At 25° C., a molecularly disperse solution of 20 g of pyraclostrobin (purity: 96.2%) and 40 g of polymer ([poly(methyl methacrylate/styrene)] in 260 g of THF was added to a mixing chamber. In the chamber, the solution was mixed with 3000 g of an aqueous solution of polyvinyl alcohol (87-89% hydrolyzed; Mw: 13000-23000). The polyvinyl alcohol concentration in the aqueous solution was 30 g/l. The entire process was carried out under a pressure limited to 40 bar. Mixing gave a colloid-disperse pyraclostrobin dispersion having a white turbid color. By quasi-elastic light scattering (BI 90), the mean particle size was determined as 700 nm. The solids content was 4.24% (Mettler Toledo HR 73 Halogen Moisture Analyzer)

B) Preparation of the Concentrate

In a rotary evaporator (50° C.; pressure<100 mbar), solvent and water were then removed and the mixture was concentrated. By quasi-elastic light scattering (BI 90), the mean particle size was determined as 677 nm. The solids content was 36.30% (Mettler Toledo HR 73 Halogen Moisture Analyzer).

Example 3

A) Preparation of the Dispersion

At 25° C., a molecularly disperse solution of 20 g of pyraclostrobin (purity: 96.2%) and 40 g of polymer (copolymer of 4-vinylpyridine and phenoxyethyl acrylate) in 260 g of THF was added to a mixing chamber. In the chamber, the solution was mixed with 3000 g of an aqueous solution of polyvinyl alcohol (87-89% hydrolyzed; Mw: 13000-23000). The polyvinyl alcohol concentration in the aqueous solution was 30 g/l. The entire process was carried out under a pressure limited to 40 bar. Mixing gave a colloid-disperse pyraclostrobin dispersion having a white turbid color. By quasi-elastic light scattering (BI 90), the mean particle size was determined as 296 nm. The solids content was 4.07% (Mettler Toledo HR 73 Halogen Moisture Analyzer)

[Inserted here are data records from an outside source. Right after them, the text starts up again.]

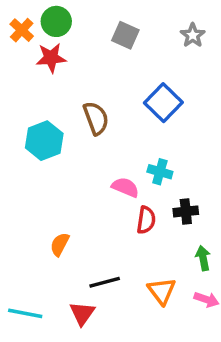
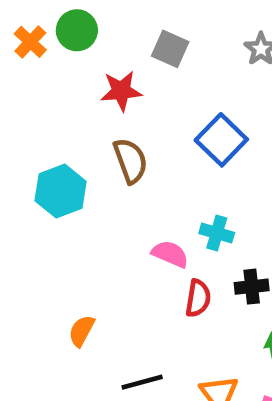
red star: (51, 58) -> (121, 91), moved

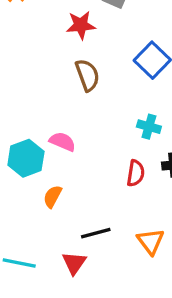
cyan hexagon: (61, 191) -> (26, 158), moved
pink semicircle: (170, 254) -> (62, 142), moved

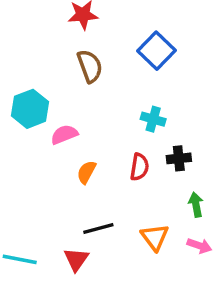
pink semicircle: (62, 142) -> (64, 134), turned -45
cyan hexagon: (26, 158) -> (30, 109), moved
orange semicircle: (52, 196) -> (86, 172), moved

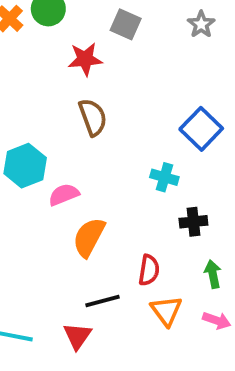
blue square: (157, 51) -> (201, 129), moved
red semicircle: (139, 167) -> (149, 270), moved
orange semicircle: (86, 172) -> (89, 237), size x1.5

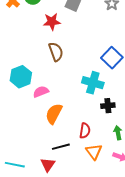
cyan cross: (164, 177) -> (93, 83), size x1.5

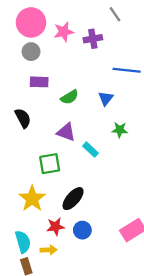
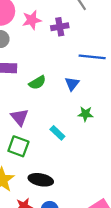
purple triangle: (66, 132) -> (20, 117), moved, turned 30
green square: (50, 164) -> (18, 146), turned 30
black ellipse: (73, 199) -> (41, 180), turned 60

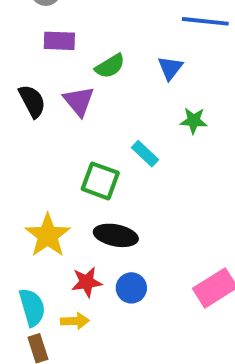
purple triangle: (20, 117) -> (79, 101), moved
green square: (18, 146) -> (100, 181), moved

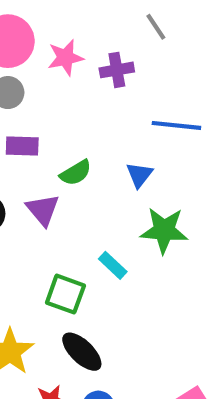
green star: (194, 121) -> (164, 230), size x1.6
black ellipse: (116, 235) -> (82, 352), turned 33

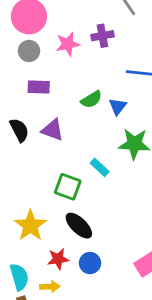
pink star: (65, 58) -> (68, 44), moved
green semicircle: (76, 173) -> (91, 99), moved
purple triangle: (43, 210) -> (53, 130), turned -30

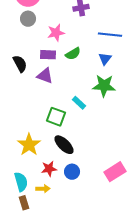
pink star: (68, 44) -> (56, 33), moved
purple rectangle: (39, 87) -> (48, 55), moved
blue triangle: (118, 106) -> (105, 59), moved
black semicircle: (19, 130) -> (20, 64), moved

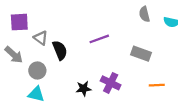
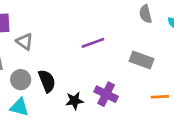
black semicircle: (60, 50) -> (47, 81), moved

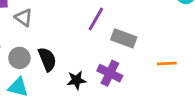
purple line: (93, 43) -> (96, 19), turned -40
gray rectangle: (142, 60) -> (124, 38), moved
orange line: (160, 97) -> (167, 63), moved

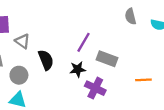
black semicircle: (47, 59) -> (46, 60), moved
black star: (76, 80) -> (78, 69), moved

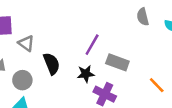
orange line: (143, 80) -> (157, 85), turned 49

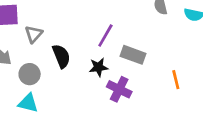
gray triangle: (26, 43) -> (34, 34), turned 36
orange line: (157, 85) -> (176, 80), turned 30

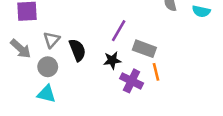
gray triangle: (34, 34) -> (52, 40), moved
orange line: (176, 80) -> (156, 72), moved

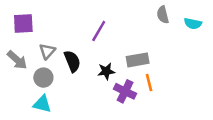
purple line: (119, 31) -> (99, 31), moved
gray rectangle: (144, 49) -> (138, 60), turned -30

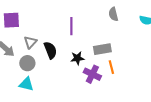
gray semicircle: (163, 15) -> (113, 14), moved
purple line: (99, 31) -> (71, 26), turned -30

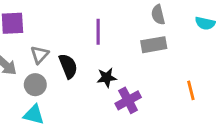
gray rectangle: (102, 49) -> (154, 45), moved
orange line: (111, 67) -> (191, 90), moved
purple cross: (92, 74) -> (128, 100), turned 36

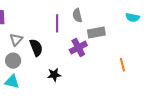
gray semicircle: (158, 15) -> (77, 15), moved
black star: (107, 78) -> (54, 75), moved
purple cross: (128, 100) -> (78, 48), moved

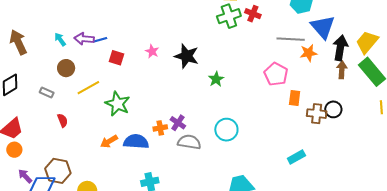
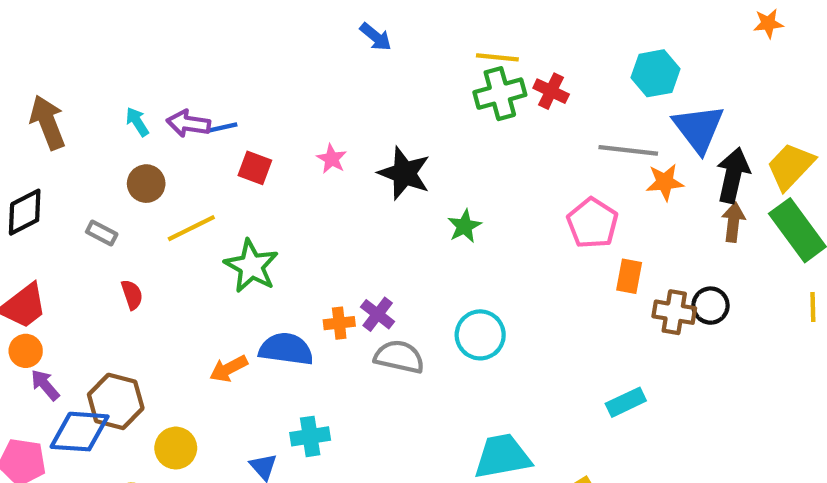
orange arrow: (109, 141) -> (229, 369), moved
purple arrow: (25, 176) -> (45, 385), moved

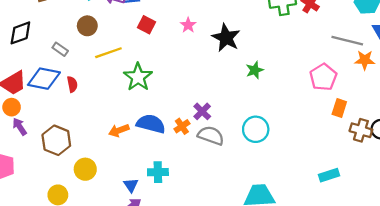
orange cross: (339, 323) -> (182, 126), moved, turned -35
blue diamond: (80, 432) -> (44, 79), moved

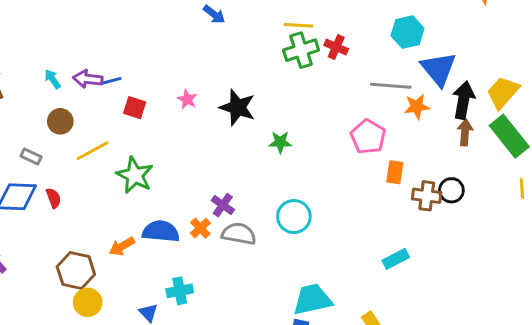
green star: (255, 70) -> (280, 142), turned 30
brown hexagon: (56, 140) -> (76, 271), moved

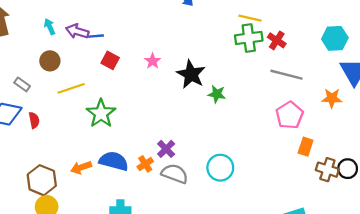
gray line: (391, 86) -> (286, 75), moved
green star: (280, 142) -> (217, 94), moved

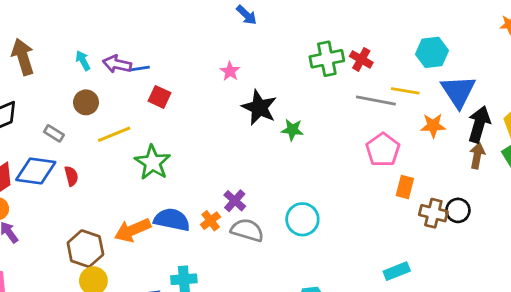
yellow line: (250, 18) -> (405, 91), moved
pink star: (153, 61) -> (230, 71), moved
orange arrow: (81, 168) -> (132, 230), size x1.4

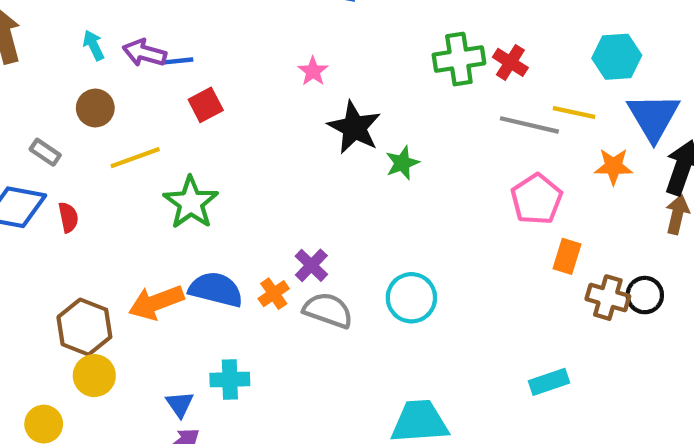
red square: (160, 97) -> (206, 105), turned 35
green star: (292, 130) -> (402, 163), turned -30

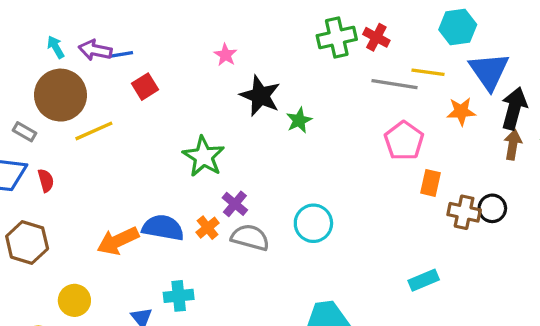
brown circle: (95, 108) -> (60, 95), size x1.8
green star: (191, 203) -> (204, 156), moved
brown hexagon: (84, 327) -> (27, 242), moved

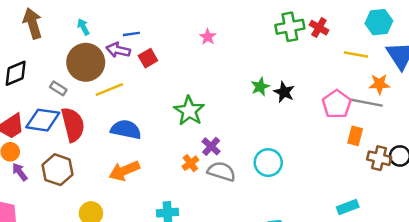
purple arrow: (95, 50) -> (118, 50), moved
gray line: (394, 84) -> (366, 103), moved
black star: (260, 96) -> (284, 92), moved, size x0.7
red semicircle: (46, 180) -> (73, 125), size x2.0
blue semicircle: (163, 228) -> (126, 130), moved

B) Preparation of the Concentrate

In a rotary evaporator (50° C.; pressure<100 mbar), solvent and water were then removed and the mixture was concentrated. By quasi-elastic light scattering (BI 90), the mean particle size was determined as 311 nm. The solids content was 26.69% (Mettler Toledo HR 73 Halogen Moisture Analyzer).